Safety tips for fixed / hang-on stands:

  • ALWAYS use a climbing / lineman's belt when you install or remove a fixed position stand as well as while ascending or descending the tree.

  • NEVER support your weight with a tree limb. Tree limbs can unexpectedly break and cause potentially serious falls.

  • Always test the stand to be sure it is secure before climbing into it.

  • Never attach wood steps to the tree with nails or spikes.

  • Avoid using screw-in steps, as they can be more dangerous than other climbing aides. They are also illegal in some states. Know the law before setting up your treestand!

Self-climbing stand

A self-climbing stand is highly portable and comes in a range of styles. It can be carried like a backpack into the woods on the day of the hunt and used in different locations, depending on the hunting conditions. To install this stand in a tree, a hunter uses a push-down, pull-up method. Operation of this stand requires practice for proficiency, so practicing at ground level before hunting season begins is a wise move. Because safety strap is required when climbing with this stand, select a tree that does not have loose or peeling bark.

To get into a tree, the hunter stands on the bottom platform and pulls the seat section up to waist level. He or she then sits on the seat and raises the bottom platform up to the bottom of the seat section. The hunter then stands on the bottom platform and pulls the seat section up to waist level. This action is repeated until the hunter reaches the desired height.

Safety tips for self-climbing stands:

  • Attach your FAS/FBH to the tree before leaving the ground.

  • Attach the seating and standing platforms in a slightly upward direction to compensate for the narrowing of the tree trunk as you go up.

  • Connect the seating and standing platforms together to prevent the platforms from separating, which will leave you stranded.

  • As you ascend or descend, move the tree belt anchorage with you. Never hurry. Take short, distinct movements up the tree ensuring the stand get a good grip into the tree before climbing higher.

Ladder stand

This stand type is safer to enter and exit thanks to the ladder, but it may require three people to install and secure it properly to a tree. Ranging between 12 and 16 feet in height, a ladder stand is ideal when hunting on well-established game trails. Some ladder stands have a small seat and platform for one hunter. Others feature a larger seat and platform for two hunters. Adding a skirt will further conceal the hunter's movements. Some ladder stands even feature a bar that can be used as a gun rest.

Safety tips for ladder stands:

  • Ladder stands should include criss-cross straps, standoff brackets or other means of securing the ladder to the tree before climbing to the platform.

  • Ladder sections must be securely held together with retainer pins, clips, or other device to prevent the ladder sections from coming apart unexpectedly.

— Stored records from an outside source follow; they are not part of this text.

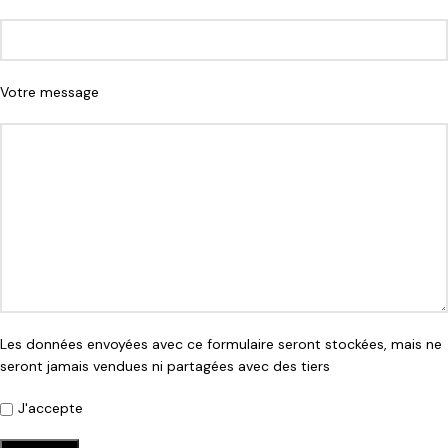
Votre message
Les données envoyées avec ce formulaire seront stockées, mais ne
seront jamais vendues ni partagées avec des tiers
J'accepte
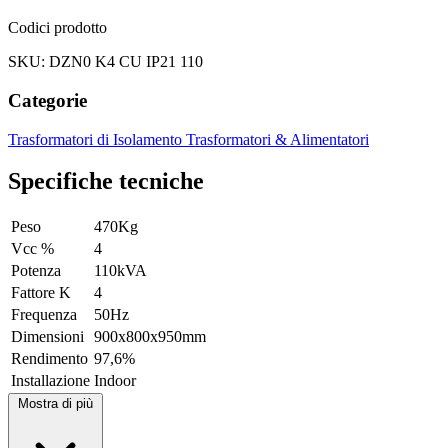
Codici prodotto
SKU: DZN0 K4 CU IP21 110
Categorie
Trasformatori di Isolamento
Trasformatori & Alimentatori
Specifiche tecniche
Peso
470Kg
Vcc %
4
Potenza
110kVA
Fattore K
4
Frequenza
50Hz
Dimensioni
900x800x950mm
Rendimento
97,6%
Installazione
Indoor
Mostra di più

  • Ladder stands can require up to three people to install or remove correctly. Don't risk your safety or the safety of others by attempting to install or remove it yourself. Always follow the manufacturer's instructions.

  • ALWAYS lean forward and maintain three points of contact (for example, two hands and one foot) while climbing the ladder.

  • As you approach the top of the ladder, attach the FAS/FBH tether to the tree as soon as possible.

Tower stand

A tower stand is freestanding with either three or four legs, depending on the manufacturer. A ladder is included with this stand to access the top platform, where the seat is attached. The tower stand is best suited for the edge of a field or in open country. It requires a strong, level, firm base and needs to be secured to the ground.

ALWAYS lean forward and maintain three points of contact (for example, two hands and one foot) while climbing the ladder.